Regional, age, and sex differences in serum selenium status

Selenocysteine is the 21st amino acid. The trace element selenium plays its important biological roles in the body as a component of selenocysteine. Selenocysteine is found in at least 25 selenoproteins including selenoprotein P and the various glutathione peroxidases, thioredoxin reductases, and iodothyronine deiodinases.

The results of clinical studies give us an estimate of what an individual’s optimal serum or plasma selenium status is.

  •  Plasma selenium status below 100 micrograms per liter  – also expressed as 100 nanograms per milliliter – is generally regarded as sub-optimal plasma selenium status [Hurst 2010].
  • Plasma selenium status of at least 110 – 118 micrograms per liter is considered necessary for the optimal expression of selenoprotein P [Hurst 2010]. 
  • Letsiou et al [2014] set the lower limit for optimal selenoprotein P activity at 120 micrograms per liter or higher.
  • Plasma selenium status of 120 up to 170 micrograms per liter is considered necessary for reducing the risk of prostate cancer [Hurst 2012].
  • Studies show that there are sex and age differences in the absorption and distribution of selenium taken in from the diet and from supplements [Letsiou 2014; Galan 2005].

Note: The Mayo Medical Laboratories report serum concentrations of 70 to 150 micrograms per liter as the adult reference range for residents of the United States.  The mean population serum concentration is 98 micrograms per liter [Mayo], but, remember, depending on the range and standard deviation of the data, the mean can be very little useful. The important thing about the United States is that there is regional variation in selenium intakes and status. See below.

Selenium intake and selenium status

The primary sources of selenium are the diet and supplements. The human body does not synthesize selenium.  It is difficult to calculate accurately how much selenium an individual gets from food.  It can also be difficult to know precisely how much selenium an individual absorbs from a supplement because of the variation in the form and formulation of the selenium supplements on the market.

Consequently, it is easier for researchers to test for associations between specific plasma (or serum) selenium concentrations and specific health outcomes.

High-selenium yeast supplements best

Individuals with low selenium status will want to choose a high-selenium yeast supplement – sometimes called a selenized yeast supplement – with a documented stable absorption rate of close to 90% and a documented stable retention rate of close to 75% [Bügel].  A comparative study has shown that a selenized yeast supplement reduces the levels of bio-markers for lipid peroxidation and oxidative damage to DNA while an exclusively selenomethionine supplement does not [Richie 2014].

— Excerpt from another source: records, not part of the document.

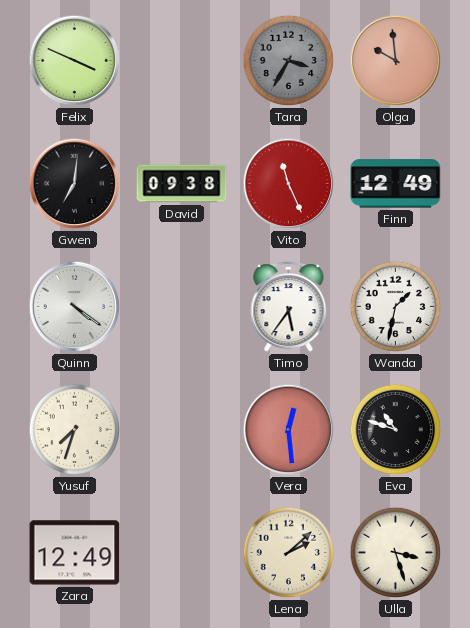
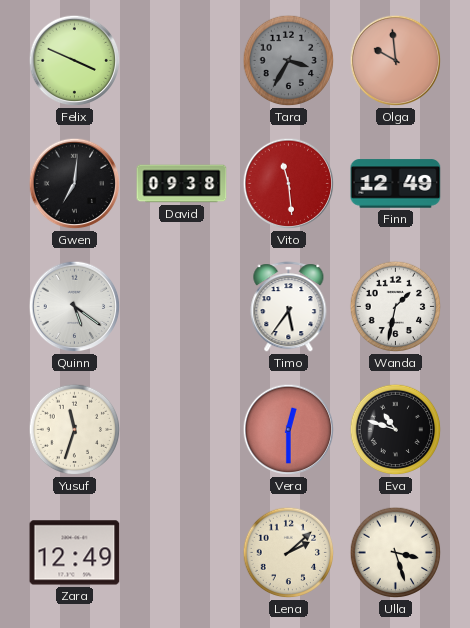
Vito: 11:26 -> 11:29
Quinn: 4:21 -> 5:21
Yusuf: 7:33 -> 11:33
Vera: 12:29 -> 12:30
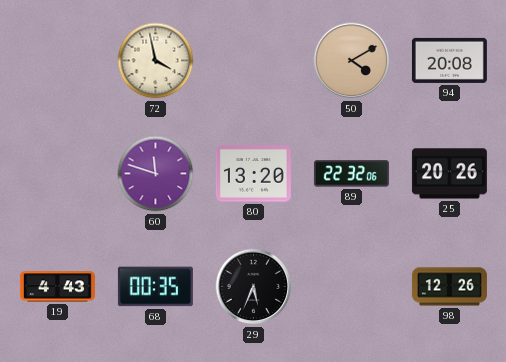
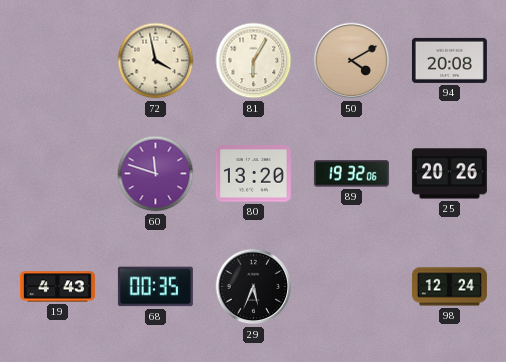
81: none -> 6:05
89: 22:32 -> 19:32
98: 12:26 -> 12:24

Regional variation in selenium intakes and status

North America:

There are both high selenium and low selenium regions.  The following regions have low-selenium soils and, consequently, lower selenium levels in the food and forage crops grown there [National Research Council]:

  • the Pacific Northwest of the United States
  • the northeastern United States
  • the South Atlantic seaboard of the United States
  • the border region of Arizona and New Mexico
  • northern and eastern Canada


A systematic review published in 2015 concluded that sub-optimal selenium status is widespread throughout Europe, with people in Eastern European countries generally having even lower selenium intakes than people in Western European countries.  That conclusion about sub-optimal selenium intakes in Europe includes the people in the United Kingdom but excludes Finland where an extensive soil fertilization with selenium program has increased the daily intake of selenium [Stoffaneller & Morse 2015].

Middle East:

The 2015 systematic review shows that studies of selenium intakes and status in Middle Eastern countries give varying results – because of differences in food importation patterns and differences in eating habits – but generally reveal sub-optimal selenium status in the Middle East as well [Stoffaneller & Morse 2015].

The rest of the world:

Large regions of the rest of the world seem to have sub-optimal levels of selenium in their food production systems, but additional mapping is needed [Haug]:

  • China: in a belt running from north-east to south-central China
  • Africa: large regions of sub-Saharan Africa
  • Australia: both high-selenium and low-selenium regions
  • New Zealand: low-selenium regions
  • Asia and Latin America: sub-optimal selenium content in the food production systems of many countries similar to the situation in much of Europe [Haug 2007]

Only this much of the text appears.